Provided data.
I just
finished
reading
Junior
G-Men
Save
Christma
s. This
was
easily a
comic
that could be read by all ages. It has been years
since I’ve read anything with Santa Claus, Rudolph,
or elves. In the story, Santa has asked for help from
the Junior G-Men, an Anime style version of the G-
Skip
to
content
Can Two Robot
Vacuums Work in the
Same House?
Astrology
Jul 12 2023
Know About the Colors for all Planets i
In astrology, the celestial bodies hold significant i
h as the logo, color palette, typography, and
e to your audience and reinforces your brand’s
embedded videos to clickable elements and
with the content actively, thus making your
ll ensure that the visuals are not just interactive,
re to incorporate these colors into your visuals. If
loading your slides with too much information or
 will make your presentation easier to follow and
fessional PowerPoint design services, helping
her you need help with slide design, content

==

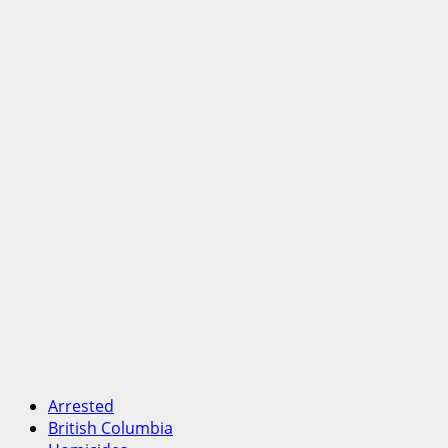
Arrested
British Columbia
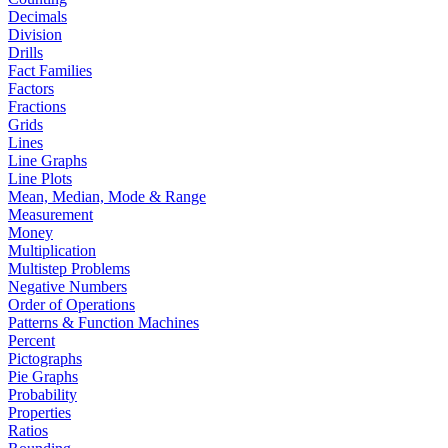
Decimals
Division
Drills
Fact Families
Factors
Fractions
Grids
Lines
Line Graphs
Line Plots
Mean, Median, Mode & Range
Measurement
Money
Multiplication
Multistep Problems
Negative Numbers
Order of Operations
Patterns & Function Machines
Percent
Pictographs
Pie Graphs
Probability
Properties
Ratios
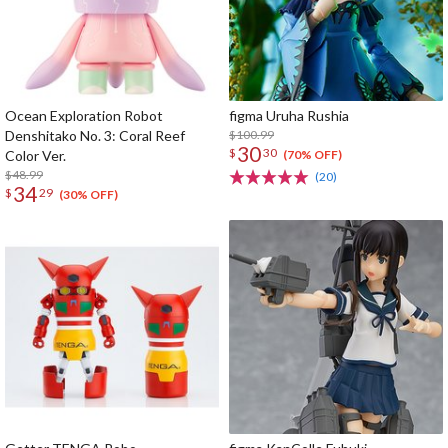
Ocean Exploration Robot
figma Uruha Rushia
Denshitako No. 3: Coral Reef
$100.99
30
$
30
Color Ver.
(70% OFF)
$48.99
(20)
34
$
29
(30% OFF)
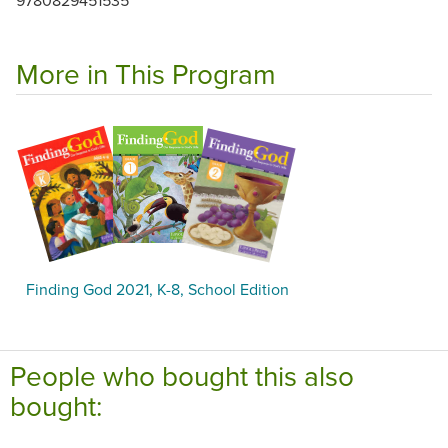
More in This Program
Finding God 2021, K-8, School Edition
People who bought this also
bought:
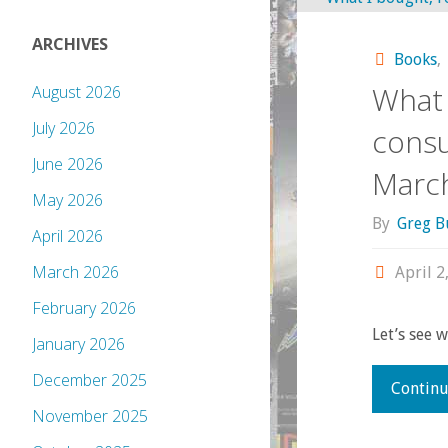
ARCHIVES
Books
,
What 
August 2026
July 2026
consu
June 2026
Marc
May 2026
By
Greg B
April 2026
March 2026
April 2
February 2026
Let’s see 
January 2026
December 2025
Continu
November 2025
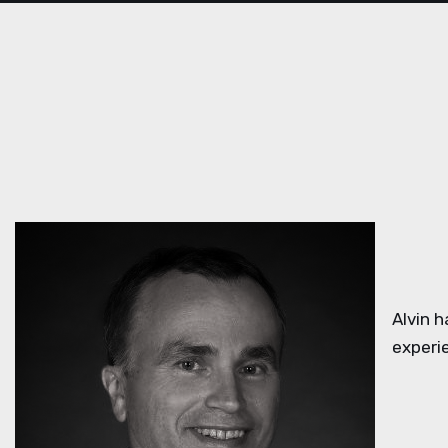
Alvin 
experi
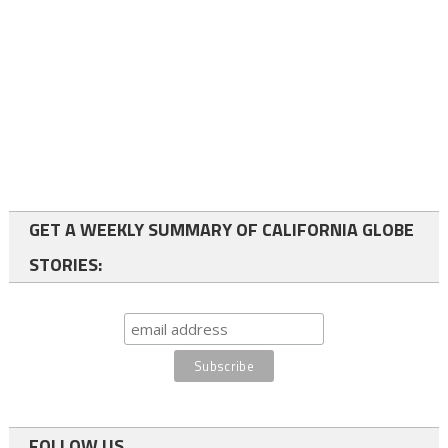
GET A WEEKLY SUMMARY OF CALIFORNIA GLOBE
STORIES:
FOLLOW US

* * *

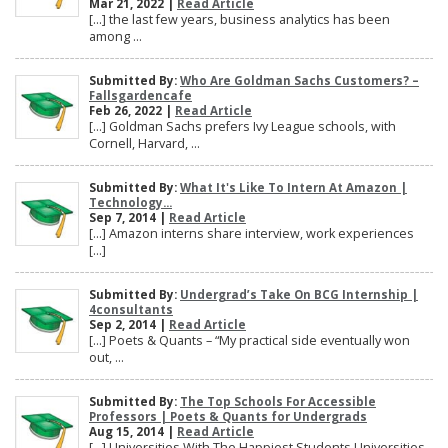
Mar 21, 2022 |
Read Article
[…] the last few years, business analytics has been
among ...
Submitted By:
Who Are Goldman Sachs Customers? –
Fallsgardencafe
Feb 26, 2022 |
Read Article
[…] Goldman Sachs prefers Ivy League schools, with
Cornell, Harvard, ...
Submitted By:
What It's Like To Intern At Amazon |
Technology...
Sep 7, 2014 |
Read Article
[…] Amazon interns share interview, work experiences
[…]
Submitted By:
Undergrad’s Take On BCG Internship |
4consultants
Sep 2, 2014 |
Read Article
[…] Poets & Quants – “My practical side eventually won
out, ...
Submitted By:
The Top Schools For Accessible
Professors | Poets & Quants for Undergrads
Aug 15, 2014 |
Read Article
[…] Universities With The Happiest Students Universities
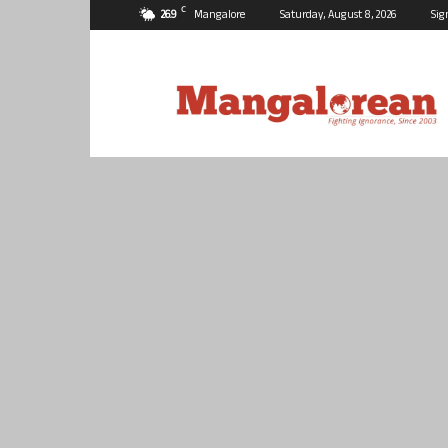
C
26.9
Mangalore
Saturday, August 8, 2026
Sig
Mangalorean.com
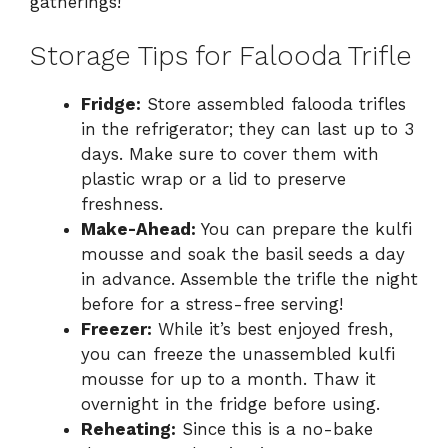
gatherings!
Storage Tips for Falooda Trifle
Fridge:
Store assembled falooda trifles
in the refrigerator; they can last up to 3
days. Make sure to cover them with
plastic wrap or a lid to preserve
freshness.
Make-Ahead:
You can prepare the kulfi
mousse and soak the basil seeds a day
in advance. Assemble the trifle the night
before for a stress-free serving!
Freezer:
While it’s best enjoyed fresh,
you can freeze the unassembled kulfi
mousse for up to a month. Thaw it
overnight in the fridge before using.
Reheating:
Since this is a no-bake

Work instructions.
Transcribe the records above from the line holding "plastic wrap or a lid to preserve" down to the line holding "Since this is a no-bake", inclusive, without adding anything.

Exercise answer.
plastic wrap or a lid to preserve
freshness.
Make-Ahead:
You can prepare the kulfi
mousse and soak the basil seeds a day
in advance. Assemble the trifle the night
before for a stress-free serving!
Freezer:
While it’s best enjoyed fresh,
you can freeze the unassembled kulfi
mousse for up to a month. Thaw it
overnight in the fridge before using.
Reheating:
Since this is a no-bake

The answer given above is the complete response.